Waller's descendants, however, remember his story differently.  In the family version, Waller owned a large plantation in Lafayette County (which, incidentally, he did not), and Union troops murdered him when he refused to reveal where he had hidden his "fortune."  The soldiers then burned Waller's house and set his slaves free, over their objections.  The family version thus preserves the outline of the true events:  Union authorities took Waller's property and killed him.  Lawsuits are not the stuff of legend, however, and as the family tells it, it was not the courts but the soldiers who took Waller's property.  The family account omits any mention of Waller's bushwhacking, or any reason for his death other than the Unionists' cold-blooded robbery.

The history of the Warren family of Lafayette County is also suggestive.  The Warrens originally came from Virginia via Kentucky, and by the outbreak of the Civil War had been in Missouri for decades.  In 1860 they were a thriving clan in Lafayette County, with fifty-one family members in eight households, and ties of blood and marriage to a dozen other families.  Together, the Warren households owned seventy-eight slaves and over twenty-five hundred acres of land.  After the outbreak of fighting in Missouri in May and June, 1861, most of the young Warren men joined the Confederate forces.  At the same time, eight Warrens-fathers, sons, brothers, uncles and cousins-from four different households cosigned eleven different promissory notes, which defaulted in late 1861 and early 1862.

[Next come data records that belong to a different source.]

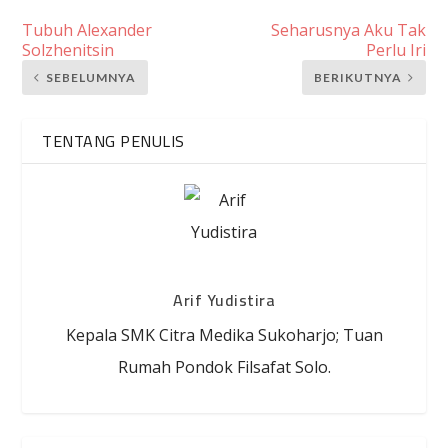
Tubuh Alexander
Seharusnya Aku Tak
Solzhenitsin
Perlu Iri
SEBELUMNYA
BERIKUTNYA
TENTANG PENULIS
Arif Yudistira
Kepala SMK Citra Medika Sukoharjo; Tuan
Rumah Pondok Filsafat Solo.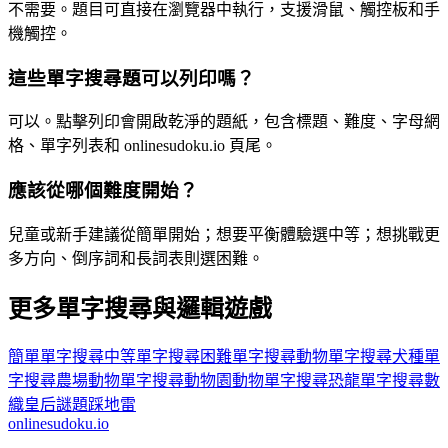
不需要。題目可直接在瀏覽器中執行，支援滑鼠、觸控板和手
機觸控。
這些單字搜尋題可以列印嗎？
可以。點擊列印會開啟乾淨的題紙，包含標題、難度、字母網
格、單字列表和 onlinesudoku.io 頁尾。
應該從哪個難度開始？
兒童或新手建議從簡單開始；想要平衡體驗選中等；想挑戰更
多方向、倒序詞和長詞表則選困難。
更多單字搜尋與邏輯遊戲
簡單單字搜尋
中等單字搜尋
困難單字搜尋
動物單字搜尋
犬種單
字搜尋
農場動物單字搜尋
動物園動物單字搜尋
恐龍單字搜尋
數
織
皇后謎題
踩地雷
onlinesudoku.io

In September, 1862 in Lafayette County, General Loan arrested the officers of the Farmers Bank of Missouri headquarters branch in Lexington.  The general then installed new bank officers more to his liking.  By early 1863 the replacement officers of the Farmers Bank filed lawsuits in the Lafayette County Circuit Court against the Warrens and over four hundred other defendants who had signed promissory notes between late 1861 and early 1862.  Each of the eight Warrens was sued on average twice and each household four times.  In 1863, while these suits were in court, the newspapers and military records name three young Warren men from the indebted households as members of a guerrilla band led by Dave Poole, one of William C. Quantrill's lieutenants.  In July of that year the Warrens shot their way through a German community in their old neighborhood, indiscriminately killing four people and wounding six or seven more. A month later Poole and the Warrens joined in the Lawrence massacre.  The legal outcome, of course, remained unchanged.  Judgments in the eleven cases totaled more than thirty-six hundred dollars, forcing the sale of the four households' entire property in 1864.  By 1870, of the eight Warrens who were defendants, two had left the state, two had disappeared, one was dead, and three remained in Lafayette County, owning only modest property.  Three of the four households were gone.

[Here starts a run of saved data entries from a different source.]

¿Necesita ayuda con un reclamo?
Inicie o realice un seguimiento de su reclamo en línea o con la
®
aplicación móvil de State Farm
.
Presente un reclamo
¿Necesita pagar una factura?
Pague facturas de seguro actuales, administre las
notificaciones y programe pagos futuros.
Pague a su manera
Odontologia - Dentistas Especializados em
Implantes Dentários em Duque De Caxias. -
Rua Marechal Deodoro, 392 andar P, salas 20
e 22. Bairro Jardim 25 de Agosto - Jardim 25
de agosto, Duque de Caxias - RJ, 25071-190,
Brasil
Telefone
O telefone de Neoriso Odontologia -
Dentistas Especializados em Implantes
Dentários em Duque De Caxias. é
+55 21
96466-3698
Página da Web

And so are they all.  The last traces of these people are in the records of these thousands of cases, tied up in yellowing bundles and stored in attics and cellars of rural county courthouses.  The legal jargon and the old-fashioned, formulaic language record a calamity that fell on these communities and produced a vicious reaction.  It is, in the end, difficult to grasp the full measure of rage experienced by the people who found themselves trapped in this way.  The failed financial conspiracy of 1861 economically destroyed a part of Missouri's pro-Confederate population, a population already in crisis.  No one who has been party to a lawsuit will wish to repeat the experience, and each of these families was in several suits at once.  All around them, they would have seen their friends and relatives caught up in similar litigation, inevitably ending in the forced sale of all their property.  In the mainly insular, small towns and rural neighborhoods of this region, it must have seemed that an implacable, punitive justice system was taking apart the whole social order, at the point of federal bayonets.